_WHAT IS EXPECTED_
Return only how many lines in the data include the string "card".

_DATA FOR THIS TASK_

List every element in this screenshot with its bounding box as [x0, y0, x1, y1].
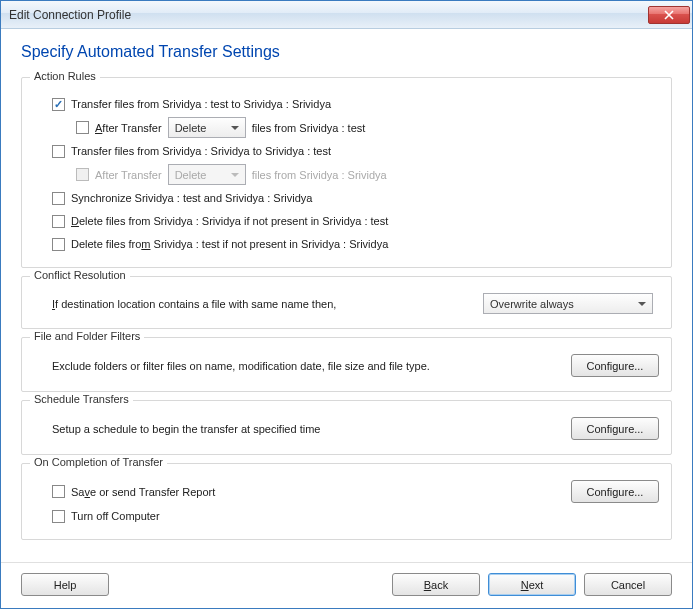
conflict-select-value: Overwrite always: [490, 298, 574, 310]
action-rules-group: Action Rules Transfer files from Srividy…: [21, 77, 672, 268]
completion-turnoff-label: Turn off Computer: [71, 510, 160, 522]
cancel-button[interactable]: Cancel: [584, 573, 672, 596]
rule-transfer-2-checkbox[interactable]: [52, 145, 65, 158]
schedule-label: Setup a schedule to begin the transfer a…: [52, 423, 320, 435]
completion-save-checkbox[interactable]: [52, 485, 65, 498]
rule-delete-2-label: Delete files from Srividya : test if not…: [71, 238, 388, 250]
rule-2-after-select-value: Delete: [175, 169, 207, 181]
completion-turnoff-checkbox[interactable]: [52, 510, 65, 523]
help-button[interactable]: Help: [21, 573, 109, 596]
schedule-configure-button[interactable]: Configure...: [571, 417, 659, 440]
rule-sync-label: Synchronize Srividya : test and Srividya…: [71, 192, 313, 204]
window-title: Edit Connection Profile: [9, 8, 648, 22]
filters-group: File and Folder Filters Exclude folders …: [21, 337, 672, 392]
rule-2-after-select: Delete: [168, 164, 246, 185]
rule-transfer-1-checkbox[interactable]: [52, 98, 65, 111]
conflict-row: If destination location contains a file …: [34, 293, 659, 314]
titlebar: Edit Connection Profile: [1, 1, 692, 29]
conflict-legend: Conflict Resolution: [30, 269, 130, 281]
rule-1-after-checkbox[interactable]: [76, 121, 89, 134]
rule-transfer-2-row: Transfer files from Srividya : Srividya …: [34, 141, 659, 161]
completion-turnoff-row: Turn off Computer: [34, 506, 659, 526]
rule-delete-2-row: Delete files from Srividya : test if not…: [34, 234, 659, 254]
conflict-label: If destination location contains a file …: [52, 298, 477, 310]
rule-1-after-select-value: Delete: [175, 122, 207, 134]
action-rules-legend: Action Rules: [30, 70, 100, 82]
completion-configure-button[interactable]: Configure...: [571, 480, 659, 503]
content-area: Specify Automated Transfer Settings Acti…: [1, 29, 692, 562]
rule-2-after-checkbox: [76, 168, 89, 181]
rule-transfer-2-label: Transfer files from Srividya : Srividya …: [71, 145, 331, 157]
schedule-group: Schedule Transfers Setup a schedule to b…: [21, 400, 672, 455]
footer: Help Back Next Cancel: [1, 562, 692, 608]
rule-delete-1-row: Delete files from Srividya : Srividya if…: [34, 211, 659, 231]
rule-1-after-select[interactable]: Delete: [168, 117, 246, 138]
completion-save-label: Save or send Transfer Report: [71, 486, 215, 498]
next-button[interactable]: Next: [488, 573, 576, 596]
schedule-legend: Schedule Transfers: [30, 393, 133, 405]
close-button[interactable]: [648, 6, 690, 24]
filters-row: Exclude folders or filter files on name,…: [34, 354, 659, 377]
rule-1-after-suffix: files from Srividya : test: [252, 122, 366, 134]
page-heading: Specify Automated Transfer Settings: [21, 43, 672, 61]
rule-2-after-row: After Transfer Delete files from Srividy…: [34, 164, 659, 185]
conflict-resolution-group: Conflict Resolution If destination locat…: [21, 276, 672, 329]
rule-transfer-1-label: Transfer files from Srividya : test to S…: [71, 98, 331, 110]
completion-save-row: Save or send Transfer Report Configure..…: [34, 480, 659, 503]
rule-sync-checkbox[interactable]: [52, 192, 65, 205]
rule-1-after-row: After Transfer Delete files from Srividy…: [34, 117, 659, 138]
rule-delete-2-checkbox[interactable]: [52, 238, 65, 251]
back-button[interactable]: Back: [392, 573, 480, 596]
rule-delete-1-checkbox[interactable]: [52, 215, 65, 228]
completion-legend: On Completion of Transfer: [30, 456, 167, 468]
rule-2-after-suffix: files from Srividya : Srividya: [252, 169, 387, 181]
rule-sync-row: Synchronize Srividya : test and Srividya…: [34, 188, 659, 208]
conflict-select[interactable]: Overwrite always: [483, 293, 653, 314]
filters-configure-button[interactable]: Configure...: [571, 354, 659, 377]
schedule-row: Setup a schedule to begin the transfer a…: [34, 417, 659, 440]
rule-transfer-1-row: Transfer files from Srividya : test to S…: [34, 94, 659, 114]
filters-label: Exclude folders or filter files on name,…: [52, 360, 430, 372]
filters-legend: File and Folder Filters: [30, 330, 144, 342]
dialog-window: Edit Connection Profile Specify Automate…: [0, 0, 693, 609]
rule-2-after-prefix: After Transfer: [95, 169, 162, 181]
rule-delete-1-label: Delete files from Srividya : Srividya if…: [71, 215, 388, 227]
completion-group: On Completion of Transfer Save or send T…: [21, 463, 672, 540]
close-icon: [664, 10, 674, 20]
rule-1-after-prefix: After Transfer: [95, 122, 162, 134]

* * *

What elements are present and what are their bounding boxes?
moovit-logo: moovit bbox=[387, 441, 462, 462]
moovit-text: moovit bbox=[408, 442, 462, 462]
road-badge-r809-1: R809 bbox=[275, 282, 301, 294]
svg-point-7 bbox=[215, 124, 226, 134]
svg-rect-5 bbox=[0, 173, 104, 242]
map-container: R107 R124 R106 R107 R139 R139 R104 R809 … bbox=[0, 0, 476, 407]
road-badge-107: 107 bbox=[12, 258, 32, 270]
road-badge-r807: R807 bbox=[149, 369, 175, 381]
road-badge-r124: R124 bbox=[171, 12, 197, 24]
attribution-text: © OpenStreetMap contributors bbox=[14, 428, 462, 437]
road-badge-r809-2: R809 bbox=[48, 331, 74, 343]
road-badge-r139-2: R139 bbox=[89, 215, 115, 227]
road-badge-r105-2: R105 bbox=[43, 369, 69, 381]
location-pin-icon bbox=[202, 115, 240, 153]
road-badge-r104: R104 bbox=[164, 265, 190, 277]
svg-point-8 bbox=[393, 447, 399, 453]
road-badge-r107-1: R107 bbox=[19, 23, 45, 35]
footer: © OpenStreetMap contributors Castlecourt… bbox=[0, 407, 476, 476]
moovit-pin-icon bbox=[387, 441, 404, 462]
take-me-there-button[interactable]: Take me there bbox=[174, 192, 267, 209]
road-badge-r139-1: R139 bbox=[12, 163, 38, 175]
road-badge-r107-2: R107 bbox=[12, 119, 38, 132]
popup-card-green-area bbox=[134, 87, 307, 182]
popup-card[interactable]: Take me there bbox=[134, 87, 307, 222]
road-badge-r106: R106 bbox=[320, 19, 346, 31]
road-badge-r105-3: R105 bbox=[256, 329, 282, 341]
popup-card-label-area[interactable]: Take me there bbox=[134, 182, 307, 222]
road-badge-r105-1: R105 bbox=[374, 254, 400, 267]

_RESPONSE BOX_
3